# Deere 1032 Refurb Project



## tdipaul (Jul 11, 2015)

.

Late 80's machine getting some TLC for the upcoming season

As picked up:



Ordered new tires, main shaft outer bushings, and an impeller kit

One of the blades on the impeller needs to be bent back



Waiting for the parts



.


----------



## paulm12 (May 22, 2015)

Looks to be in good shape, how old is it? I don't know anything about the build quality of the JD units.


----------



## JLawrence08648 (Jan 15, 2017)

I have the same model but my impeller blades are different. They are thicker and a different shape.


----------



## tdipaul (Jul 11, 2015)

.
Based on the serial its a 1989



Needed to take the axles and diff out to get to the bushings



Long overdue!



Even more overdue...



this diff has never been apart, no doubt about it



Cleaned up easy though







This machine will definitely benefit from an impeller kit



Tire beads are quite stubborn




Just waiting for parts now

.


----------



## Spindler (Aug 19, 2019)

*Impellar kit?*

Hello! Last weekend I nearly completed resurrecting a 1973 832. I'm excited to use it. You mentioned "could use an impellar kit" regarding your wonderful 1032. Am I overlooking something painfully obvious? I thought the rubber flaps attached to the outer edges of the impellars are taylor made, custom fit on site. No?


----------



## tdipaul (Jul 11, 2015)

.

With a kit like this you just mark the locations on the impeller blades, drill the holes and then bolt the pieces on...

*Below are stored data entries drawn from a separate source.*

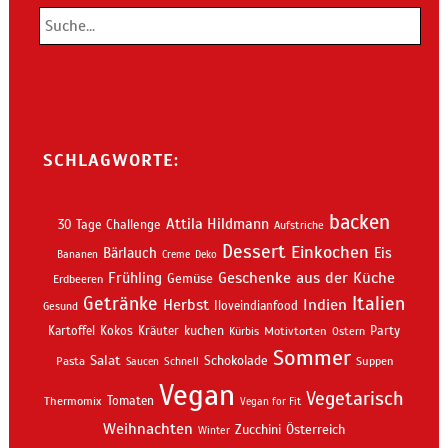
SCHLAGWORTE:
backen
Attila Hildmann
30 Tage Challenge
Aufstriche
Dessert
Einkochen
Bärlauch
Eis
Bananen
Creme
Deko
Geschenke aus der Küche
Frühling
Gemüse
Erdbeeren
Getränke
Italien
Indien
Herbst
Iloveindianfood
Gesund
kuchen
Kartoffel
Kokos
Kräuter
Motivtorten
Party
Kürbis
Ostern
Sommer
Salat
Schokolade
Pasta
Schnell
Suppen
Saucen
Vegan
Vegetarisch
Thermomix
Tomaten
Vegan for Fit
Weihnachten
Zucchini
Österreich
Winter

https://www.amazon.com/Snow-Blower-Impeller-4-Blade-Universal/dp/B01AZRI716


Can also use whatever components you wish and maybe save some $. (mud flap, conveyor belt, etc)

.


----------



## tdipaul (Jul 11, 2015)

.

new skins are a little taller than expected, uh oh



had to tube them to seat on the rim



new valve and filter. Shoulda used a 90 valve and a straight filter but it should be fine



With the original tires it had a sloped back stance but now its just about level and should dig in better



.

With the back half done its now onto the impeller kit. Wont be very easy cause the reinforcing webs are right about where the bolts need to go. 

.


----------



## tdipaul (Jul 11, 2015)

.

Cleaned and adjusted the carb, changed the oil, fixed 2 bent blades and installed the impeller kit 












The Fleet is ready for snow




.


----------



## crazzywolfie (Jun 2, 2014)

looks good. definitely pretty cool that it has a real differential in it. i kept the axle out of a machine once because of that. i haven't found a use for the axle yet but was thinking it would work awesome for a gas powered wheel barrow or something. 

you could put the filter first and then the fuel shutoff. not the most ideal way but makes things work with what you got.


----------



## tdipaul (Jul 11, 2015)

No snow yet or any in sight so took the 1032 out for a spin today. 

The impeller kit still needs some bedding-in anyways







.


----------



## 88-tek (Nov 5, 2017)

Nice work on the Green Monster, Dr. Frankenstein. :grin::thumbsup:


----------



## johnwick (Dec 16, 2019)

Sharp looking machine! Hopefully you get some snow soon!


----------



## JLawrence08648 (Jan 15, 2017)

How did you clean the gears and housing to get them to look so great?


----------



## NWRider (Jan 6, 2020)

Looks and sounds good and appears to be well built! Is that a Tecumseh engine?


----------



## JayzAuto1 (Jul 25, 2016)

What did you put on the machine for tires?? What size?? They almost look like Rototiller tires I put on my T/B Horse...


GLuck, Jay


----------